With the rejection of this text, ministers are now having a break, allowing them to hammer out their positions before they go back into larger meetings. The talks will continue into Saturday, a new or updated text will be tabled.

What is the Harper government delegation up to?

I'm hearing that only three countries supported this weak document -- Australia, the U.S. and Canada (surprise, surprise). This is yet further evidence that the real goal of our government's delegation is to ensure whatever deal comes about will allow business as usual (more emissions) in Canada.

Canada also earned yet another fossil of the year (Colossal Fossil -- 5th year in a row) award.

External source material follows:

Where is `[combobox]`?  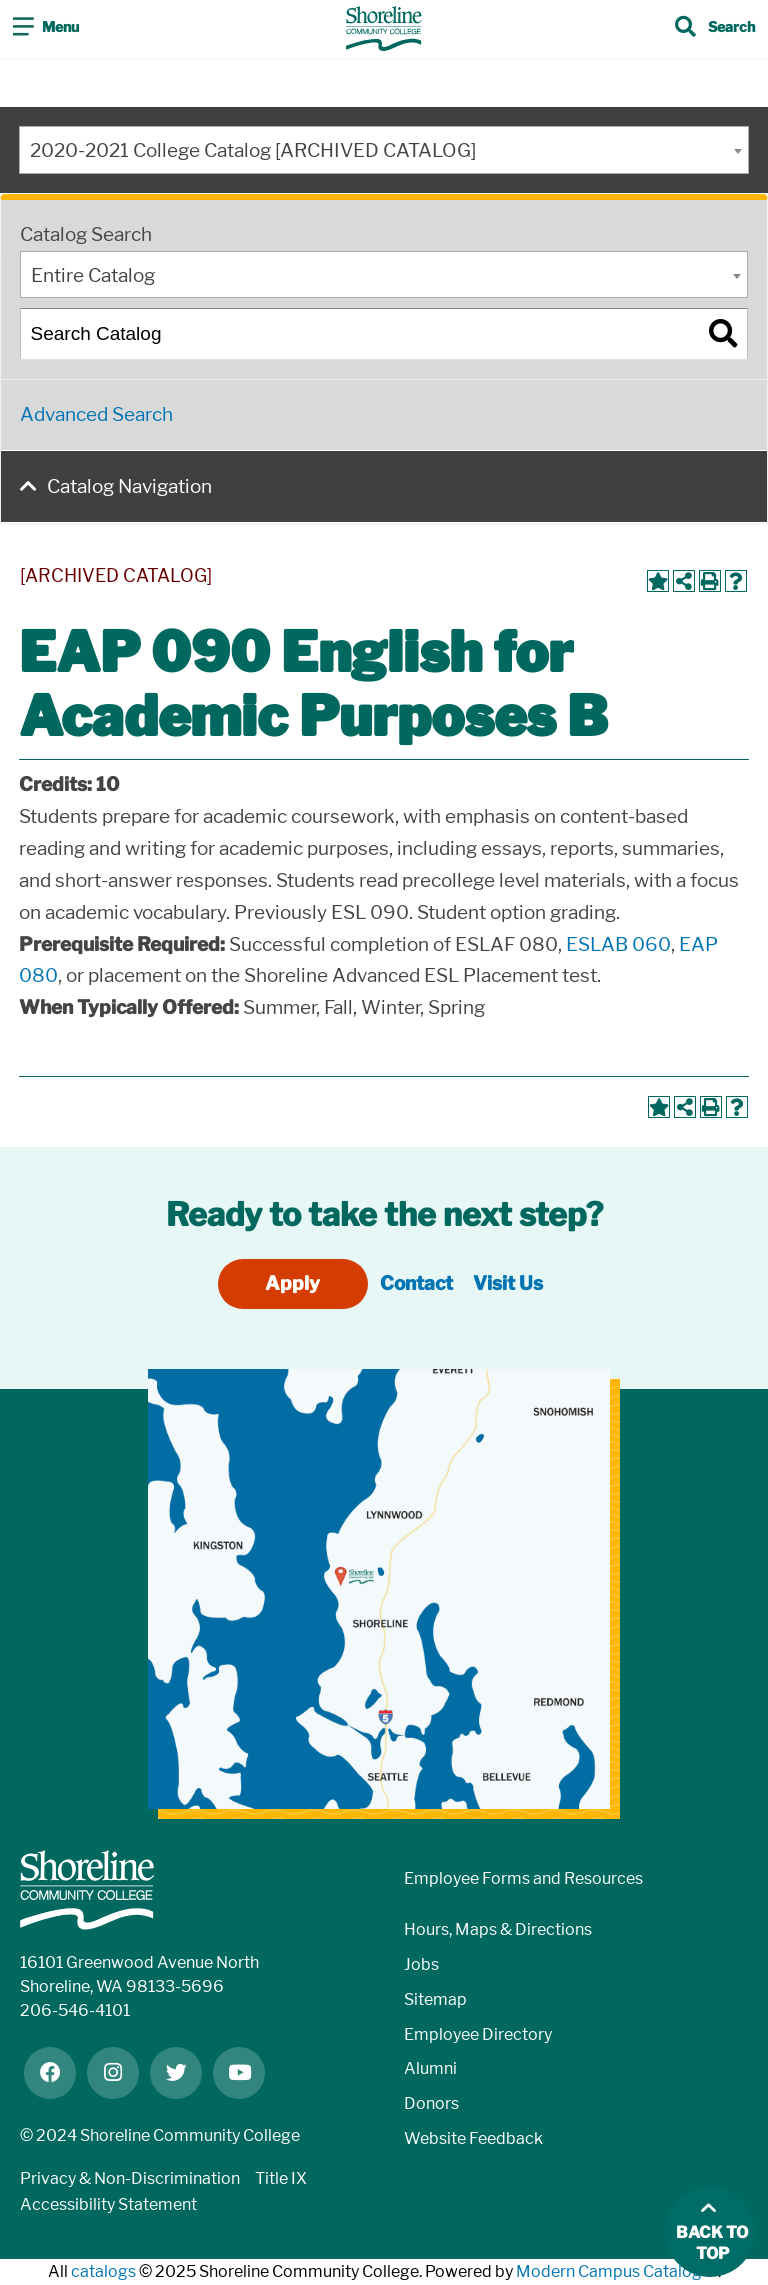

"Today, Canada was awarded the dubious honour of Fossil of the Year for the fifth year running at COP17 in Durban, South Africa. 'The Canadian Government's inaction has led to it being constantly singled out as a laggard and even a pariah in these negotiations,' said Chris Bisson of the Canadian Youth Delegation, 'They've made our country irrelevant to the United Nations' efforts to combat climate change.' The decision to pass on the fossil to the United States comes as civil society groups have found internal Canadian government documents note that with the 'ever-increasing aggressiveness' of environmental campaigns in 2010, 'getting daily Fossil Awards on the margins [of the] Conference may be the least of our concerns.' Documents date from just before the last climate negotiations in Cancun, Mexico."

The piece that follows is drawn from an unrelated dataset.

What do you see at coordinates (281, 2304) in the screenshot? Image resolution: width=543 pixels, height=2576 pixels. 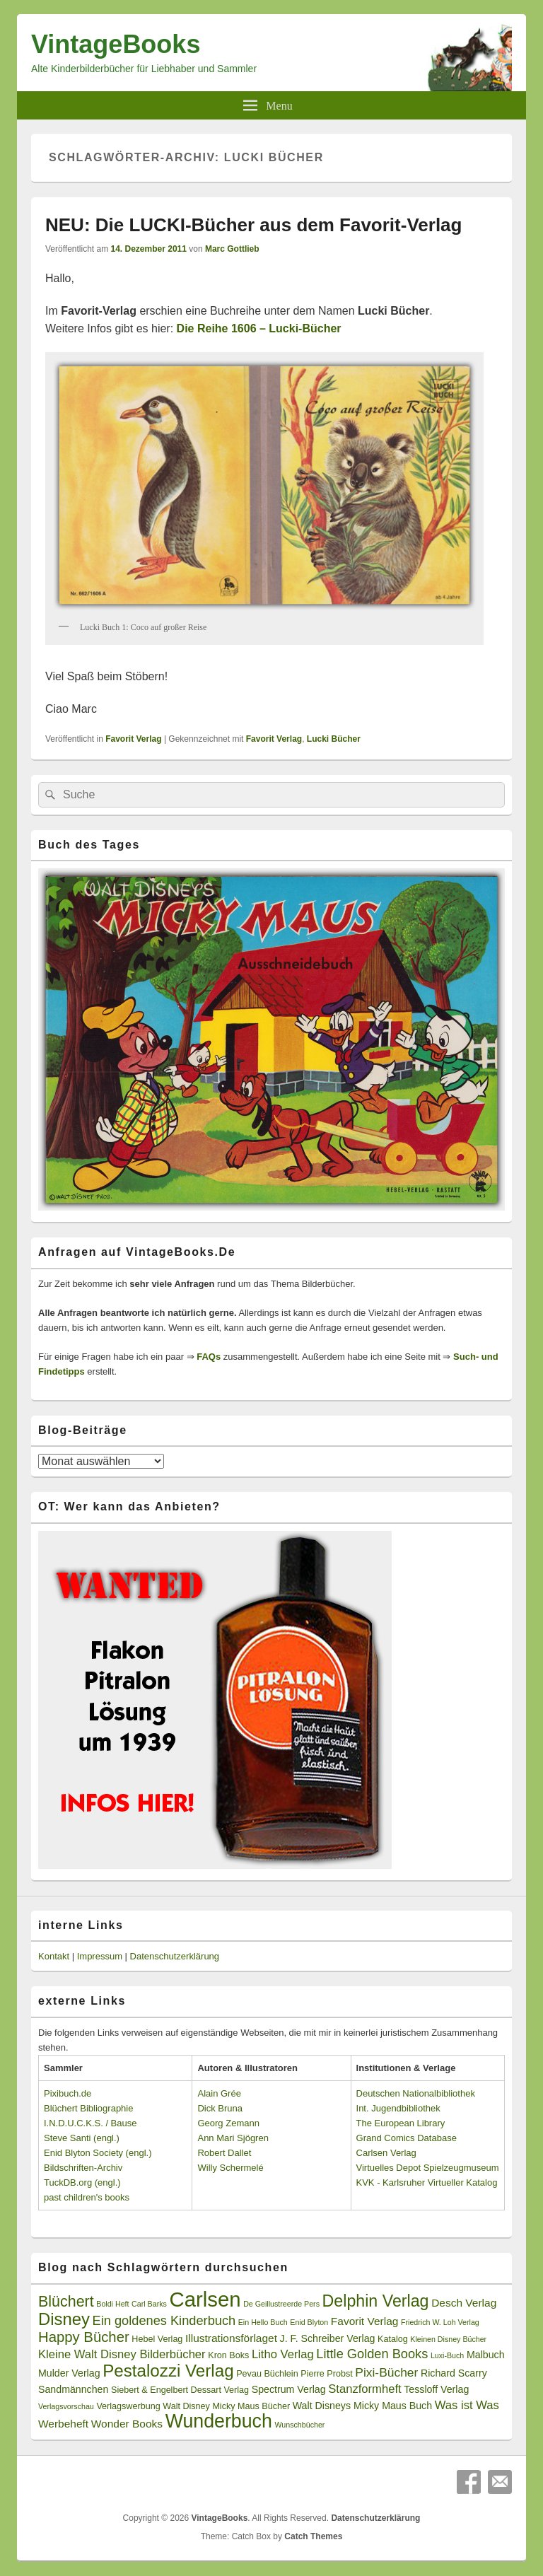 I see `De Geillustreerde Pers [De Geillustreerde Pers (2 Einträge)]` at bounding box center [281, 2304]. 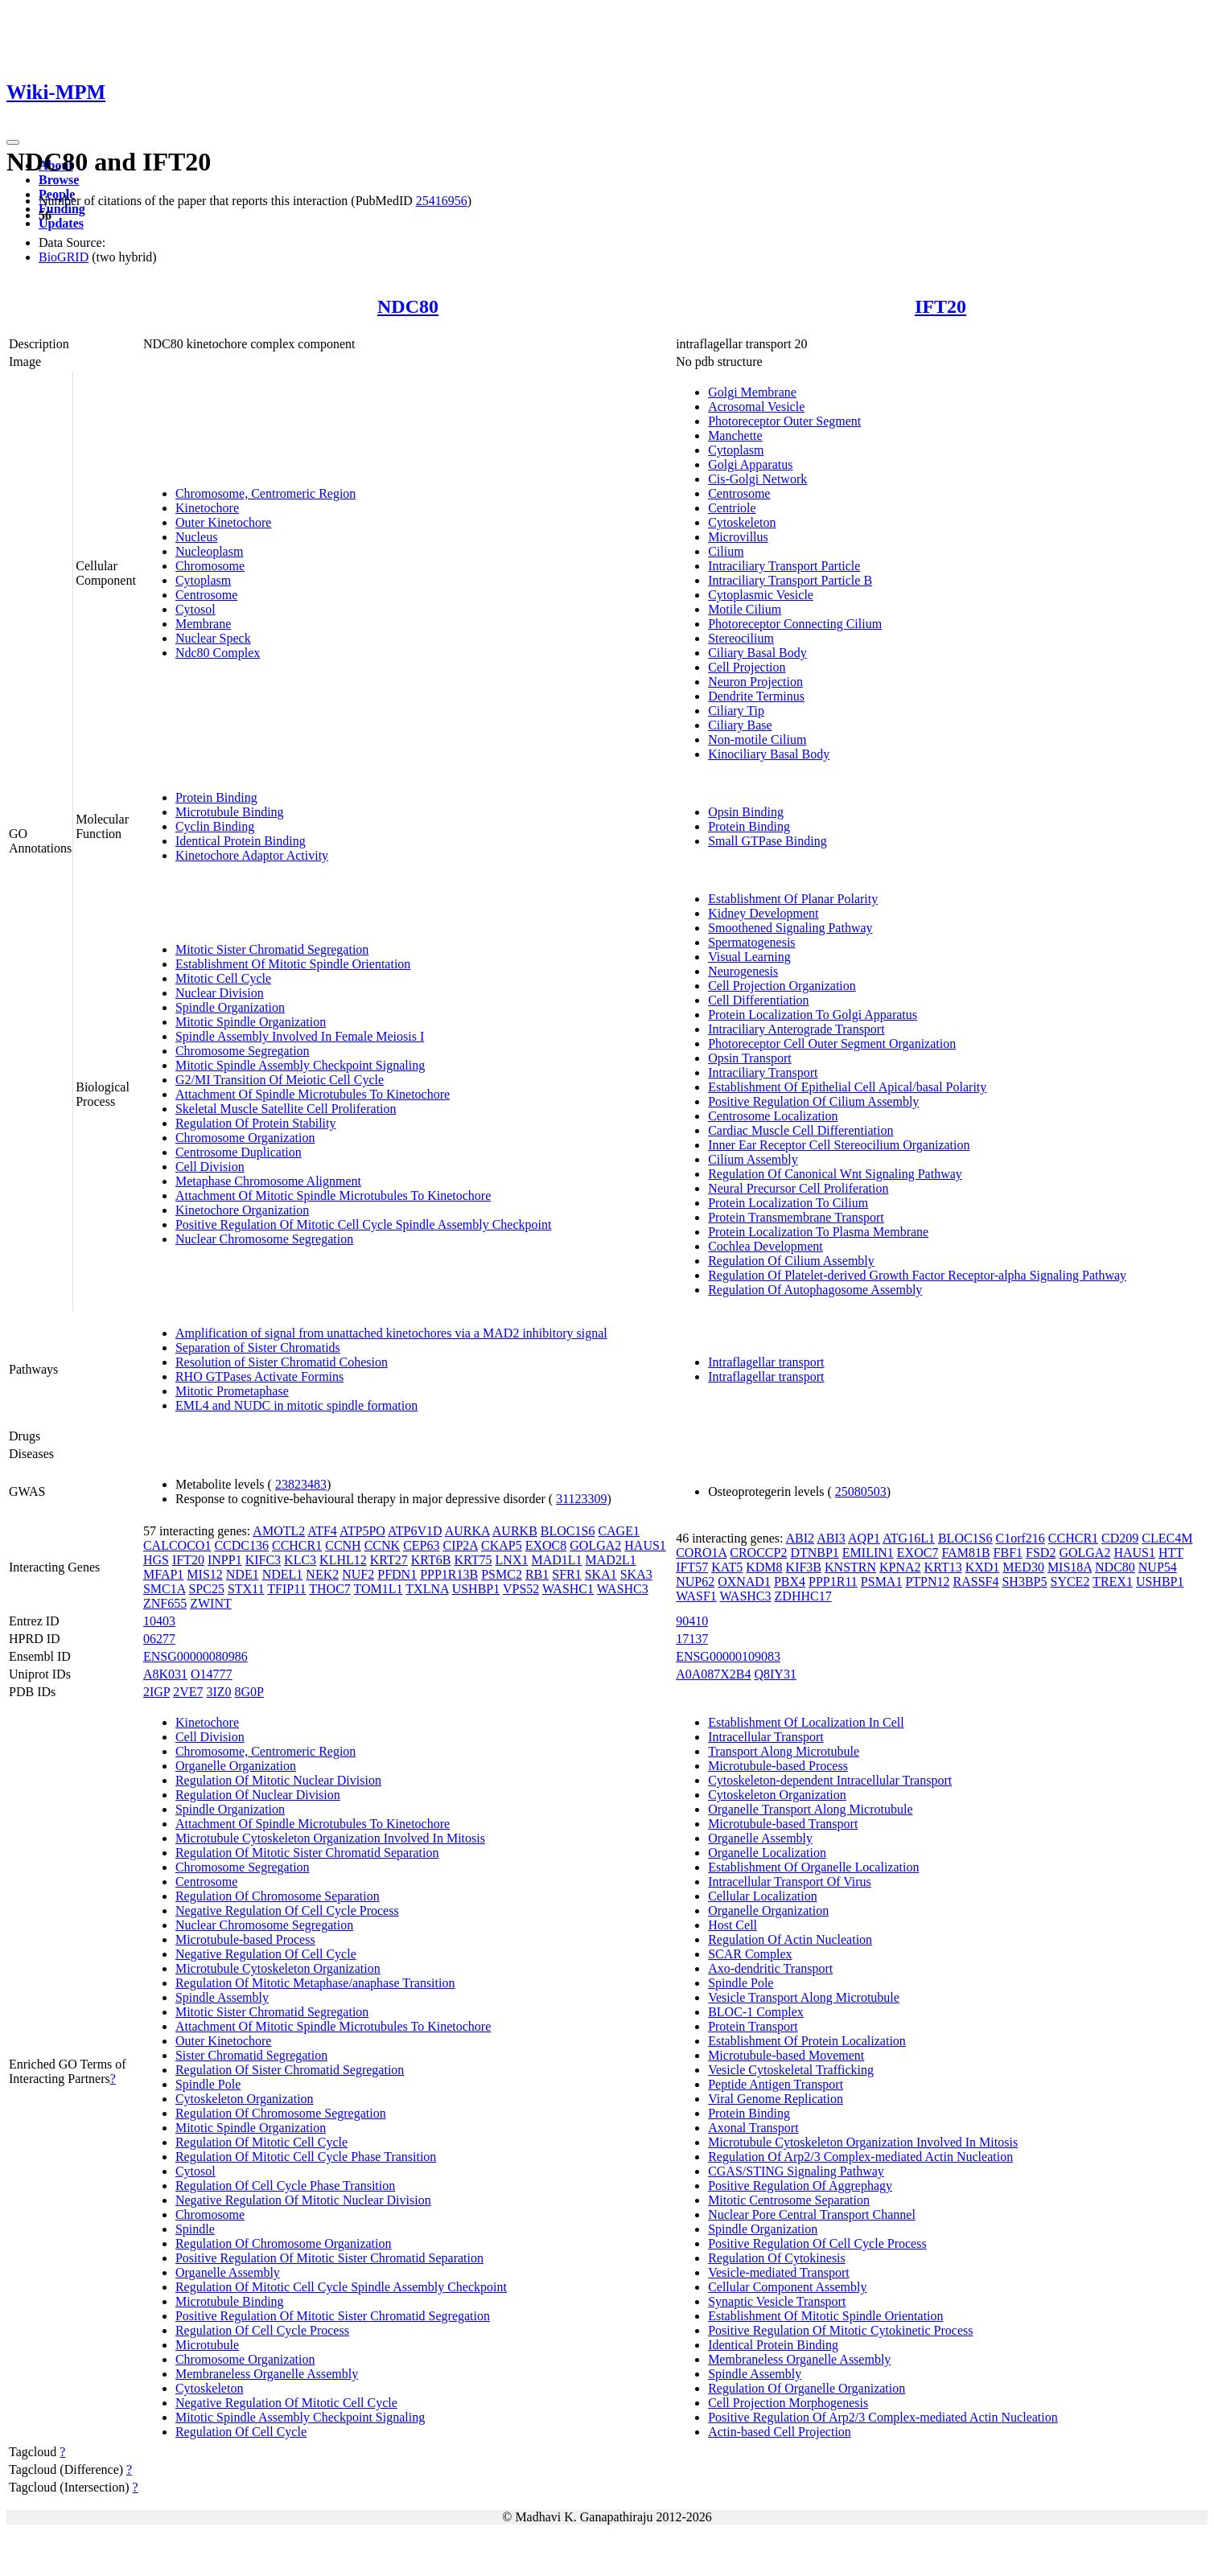 This screenshot has width=1214, height=2576. What do you see at coordinates (815, 1289) in the screenshot?
I see `Regulation Of Autophagosome Assembly` at bounding box center [815, 1289].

For more information, read CAN-Canada's press release.

Mike De Souza also released a damning article, revealing briefing material prepared for Environment Minister Peter Kent and senior management in his department (accessed via freedom of information rules) warning Canada lacks "credible scientific information" to support its claims that tar sands development is environmentally responsible, putting the industry's economic future in jeopardy. The background notes, emailed to Environment Canada's top bureaucrat, Paul Boothe, cast doubt on the integrity of environmental assessments on new projects exploiting Alberta's tar sands.

"Separate briefing notes prepared on June 3, also suggested that Environment Canada bureaucrats were at odds with a government-wide lobbying campaign in partnership with industry stakeholders and the Alberta government, exposed in the media last year, to polish the oil sands' international reputation. 'Getting the science right is important,' said the Environment Canada document. 'We are committed to managing the environment in the oil sands based on science, not politics or PR.'"

Three can't-miss links

For a better understanding of why climate justice requires water justice and how off track the UN climate talks are in this regard, I recommend reading an op-ed co-authored by Maude Barlow and Meera Karunananthan, published in Durban's The Mercury.

"As water scarcity deepens to dangerous levels, the preservation of the Earth's water must be foremost in the minds of policymakers in Durban. False solutions to climate change that will deepen the water crisis are not the way forward."

You can watch a moving press conference featuring the following climate justice activists on the failure of the Durban climate talks: Anne Petermann, Moderator, Executive Director, Global Justice Ecology Project, Desmond D'sa, South Durban Community Environmental Alliance, Kandi Mosset, Indigenous Environmental Network and GGJA, Ricardo Navarro, Friends of the Earth El Salvador.

And don't miss this speech by Nnimmo Bassey of Friends of the Earth talking about the desperate need for action -- don't kill Africa is a frequent slogan in Durban. Bassey points towards the Cochabamba People's Agreement as a document with clear steps forward in the right direction to address the crisis of climate change. The Council of Canadians was also at the World People's Conference on Climate Change and the Rights of Mother Earth in Cochabamba Bolivia. We support the People's Agreement.